Marvel’s Spider-Man, which we reviewed last month, seem to be setting the stage for an absolute stinker, suggesting a generic openworld game terrified to stray from the genre template and hoping the star power of the chap on the box will carry it over the line regardless. It is Spidey, yes, but a Spidey confined to open-world busywork, Pipe

Mania puzzles and Arkham fisticuffs. This month I made it perhaps ten minutes into Shadow Of The Tomb Raider before switching it off for the night and, most likely, for good, after pushing up on the stick for a bit and mashing out a few QTEs before being told to walk very slowly through a marketplac­e. Assassin’s Creed Origins took an aeon to get into gear, God Of War needs a good few hours before it shows its true colours… on and on it goes. When was the last time a game grabbed you in the first five minutes, and refused to let you go?

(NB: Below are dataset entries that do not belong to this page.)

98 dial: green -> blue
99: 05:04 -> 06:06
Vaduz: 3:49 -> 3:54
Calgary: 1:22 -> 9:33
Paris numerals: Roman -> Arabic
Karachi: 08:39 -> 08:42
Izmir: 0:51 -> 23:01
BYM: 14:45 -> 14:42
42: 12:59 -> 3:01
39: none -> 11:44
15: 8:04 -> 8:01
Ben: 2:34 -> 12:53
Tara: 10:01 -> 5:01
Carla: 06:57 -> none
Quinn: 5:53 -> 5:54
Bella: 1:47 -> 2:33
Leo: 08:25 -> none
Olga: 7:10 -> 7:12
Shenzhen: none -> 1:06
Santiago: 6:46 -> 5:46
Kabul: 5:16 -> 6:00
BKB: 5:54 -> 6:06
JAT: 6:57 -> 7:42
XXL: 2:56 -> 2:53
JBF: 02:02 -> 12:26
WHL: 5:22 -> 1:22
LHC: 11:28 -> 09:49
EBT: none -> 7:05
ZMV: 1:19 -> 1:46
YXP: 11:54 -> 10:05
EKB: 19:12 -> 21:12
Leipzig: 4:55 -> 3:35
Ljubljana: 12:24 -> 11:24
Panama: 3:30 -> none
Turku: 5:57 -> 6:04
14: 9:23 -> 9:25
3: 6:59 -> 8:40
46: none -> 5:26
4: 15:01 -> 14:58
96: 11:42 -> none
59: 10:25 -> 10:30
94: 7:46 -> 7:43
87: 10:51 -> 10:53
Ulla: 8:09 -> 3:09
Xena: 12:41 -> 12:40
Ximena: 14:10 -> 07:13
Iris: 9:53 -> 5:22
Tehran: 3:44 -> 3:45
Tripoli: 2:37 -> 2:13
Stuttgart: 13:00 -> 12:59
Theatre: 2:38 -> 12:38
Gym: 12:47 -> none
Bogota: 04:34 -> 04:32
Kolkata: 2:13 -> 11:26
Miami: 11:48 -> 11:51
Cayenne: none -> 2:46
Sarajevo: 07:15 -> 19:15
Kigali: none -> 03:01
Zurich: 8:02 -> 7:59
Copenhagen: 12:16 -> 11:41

There are benefits to burying the lede, certainly. Grand Theft Auto V quite purposeful­ly set its opening in a very different place to the sun-parched Los Angeles remake that everyone bought the game to do murders in. This month’s cover star pulls a similar trick, too. But there’s a purpose to that, a subversion of player expectatio­ns that only builds anticipati­on for the magic moment where the developer pulls back the curtain to reveal the game proper. I don’t think Tomb Raider, with its stodgy marketplac­e stroll, or Spider-Man, with its currencies and starchy lab coat, can pretend to be doing that. God Of War remains near the top of my pile of shame, but the constant cries of ‘it really opens up after five or six hours’ mean the disc never quite finds its way into the tray. Can’t it do that straight off?

The only plausible answer for why this is such a recurring theme is that games are just too big. In the era of games as services where everything is an RPG – the new Assassin’s

Creed’s 100-hour runtime is supposed to be an incentive, I think, rather than a deterrent – maybe it’s understand­able that intros have taken a back seat. Developers are thinking about what we’ll be doing in hour 90, and as a result have perhaps taken their eyes off the ball when it comes to hour one. But there has to be a balance: the problem with playing for extra time and penalties is that you might concede a goal in the first five minutes. Perhaps your game is brilliant after 50 hours, but if it’s rubbish after 15 minutes all your good work has been for nought, because I’m playing Destiny again instead.

This, admittedly, comes from someone with the luxury of not needing a return on my investment, because I get most of my games for free. If you’ve ponied up £50 for a 100-hour game, you’re more than likely to be prepared to push on through a poor beginning. But I was struck by the initial reception to Spider-Man on the forums I frequent; for the first day or so after launch all I saw was complaints about how bogstandar­d the whole thing felt. That changed after a couple of days, but how many potential day-one purchasers were put off?

For once, I’m not entirely sure what the answer is, and I think it may just be a reflection of where the medium as a whole – or at least the big-budget end of it – is at right now. If your focus as a developer is on giving the player a means to express themselves freely in a vast, non-linear game, you are by definition abandoning the concept of pacing. But the one area developers retain absolute control over is the very start of the game, where every player is at a common ground zero. I hope things improve soon. If things continue as they are, I’m afraid we’re going to have to start talking about a kill fee.

When was the last time a game grabbed you in the first five minutes, and refused to let you go?